Top of RECORDS SHOWN
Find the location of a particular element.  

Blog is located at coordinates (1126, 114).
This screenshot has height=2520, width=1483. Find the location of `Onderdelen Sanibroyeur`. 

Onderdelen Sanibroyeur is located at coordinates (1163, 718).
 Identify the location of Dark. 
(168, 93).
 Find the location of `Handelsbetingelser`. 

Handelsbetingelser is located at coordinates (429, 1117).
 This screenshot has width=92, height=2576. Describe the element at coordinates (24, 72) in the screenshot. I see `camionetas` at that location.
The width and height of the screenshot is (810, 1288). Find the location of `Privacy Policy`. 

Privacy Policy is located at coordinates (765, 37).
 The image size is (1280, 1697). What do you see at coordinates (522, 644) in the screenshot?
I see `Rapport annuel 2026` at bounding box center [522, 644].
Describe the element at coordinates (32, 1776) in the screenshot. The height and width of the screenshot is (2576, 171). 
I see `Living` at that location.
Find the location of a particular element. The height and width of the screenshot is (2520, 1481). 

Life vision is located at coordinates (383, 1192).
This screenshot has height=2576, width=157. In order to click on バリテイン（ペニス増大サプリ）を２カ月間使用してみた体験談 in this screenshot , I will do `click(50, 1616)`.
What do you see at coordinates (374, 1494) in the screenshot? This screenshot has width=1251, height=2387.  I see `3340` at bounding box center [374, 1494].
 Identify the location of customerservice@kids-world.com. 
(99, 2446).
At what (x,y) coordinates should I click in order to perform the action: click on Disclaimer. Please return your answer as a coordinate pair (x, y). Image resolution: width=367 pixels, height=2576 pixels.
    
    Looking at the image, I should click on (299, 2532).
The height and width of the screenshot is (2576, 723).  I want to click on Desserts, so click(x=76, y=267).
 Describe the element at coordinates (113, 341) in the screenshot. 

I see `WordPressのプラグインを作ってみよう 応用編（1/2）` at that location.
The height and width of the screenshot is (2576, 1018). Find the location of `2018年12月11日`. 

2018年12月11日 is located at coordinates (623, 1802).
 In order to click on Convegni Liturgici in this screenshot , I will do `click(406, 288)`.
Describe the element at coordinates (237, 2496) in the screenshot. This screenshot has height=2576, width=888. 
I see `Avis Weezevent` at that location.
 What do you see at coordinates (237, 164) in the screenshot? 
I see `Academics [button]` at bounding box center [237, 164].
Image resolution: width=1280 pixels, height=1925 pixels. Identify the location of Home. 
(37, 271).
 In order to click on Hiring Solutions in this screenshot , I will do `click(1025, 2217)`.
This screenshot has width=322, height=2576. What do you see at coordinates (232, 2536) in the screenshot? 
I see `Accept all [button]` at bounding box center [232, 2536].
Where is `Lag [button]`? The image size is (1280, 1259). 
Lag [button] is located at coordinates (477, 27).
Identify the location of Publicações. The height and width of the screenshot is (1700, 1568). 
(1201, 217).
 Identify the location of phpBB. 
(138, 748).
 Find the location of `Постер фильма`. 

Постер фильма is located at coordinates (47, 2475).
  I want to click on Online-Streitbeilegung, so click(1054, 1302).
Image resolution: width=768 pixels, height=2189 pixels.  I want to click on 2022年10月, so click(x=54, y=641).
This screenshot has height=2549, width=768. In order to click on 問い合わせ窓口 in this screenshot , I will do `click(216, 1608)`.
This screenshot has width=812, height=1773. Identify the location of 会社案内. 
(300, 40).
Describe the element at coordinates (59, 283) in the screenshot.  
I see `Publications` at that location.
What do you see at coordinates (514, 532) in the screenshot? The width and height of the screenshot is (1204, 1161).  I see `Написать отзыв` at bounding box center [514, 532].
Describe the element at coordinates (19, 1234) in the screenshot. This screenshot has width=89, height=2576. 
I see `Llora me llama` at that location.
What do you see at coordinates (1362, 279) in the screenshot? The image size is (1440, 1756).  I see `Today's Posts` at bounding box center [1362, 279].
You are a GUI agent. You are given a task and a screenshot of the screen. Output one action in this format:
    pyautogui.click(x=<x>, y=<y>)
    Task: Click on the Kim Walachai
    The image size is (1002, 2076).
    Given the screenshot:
Bottom of RECORDS SHOWN
**ACTIVITY**
Each line from the one containing "is (1280, 1259)." to the final line of the entries above must be returned exactly, and no other line may appear.

**YOUR RESPONSE**
Where is `Lag [button]`? The image size is (1280, 1259). 
Lag [button] is located at coordinates (477, 27).
Identify the location of Publicações. The height and width of the screenshot is (1700, 1568). 
(1201, 217).
 Identify the location of phpBB. 
(138, 748).
 Find the location of `Постер фильма`. 

Постер фильма is located at coordinates (47, 2475).
  I want to click on Online-Streitbeilegung, so click(1054, 1302).
Image resolution: width=768 pixels, height=2189 pixels.  I want to click on 2022年10月, so click(x=54, y=641).
This screenshot has height=2549, width=768. In order to click on 問い合わせ窓口 in this screenshot , I will do `click(216, 1608)`.
This screenshot has width=812, height=1773. Identify the location of 会社案内. 
(300, 40).
Describe the element at coordinates (59, 283) in the screenshot.  
I see `Publications` at that location.
What do you see at coordinates (514, 532) in the screenshot? The width and height of the screenshot is (1204, 1161).  I see `Написать отзыв` at bounding box center [514, 532].
Describe the element at coordinates (19, 1234) in the screenshot. This screenshot has width=89, height=2576. 
I see `Llora me llama` at that location.
What do you see at coordinates (1362, 279) in the screenshot? The image size is (1440, 1756).  I see `Today's Posts` at bounding box center [1362, 279].
You are a GUI agent. You are given a task and a screenshot of the screen. Output one action in this format:
    pyautogui.click(x=<x>, y=<y>)
    Task: Click on the Kim Walachai
    The image size is (1002, 2076).
    Given the screenshot:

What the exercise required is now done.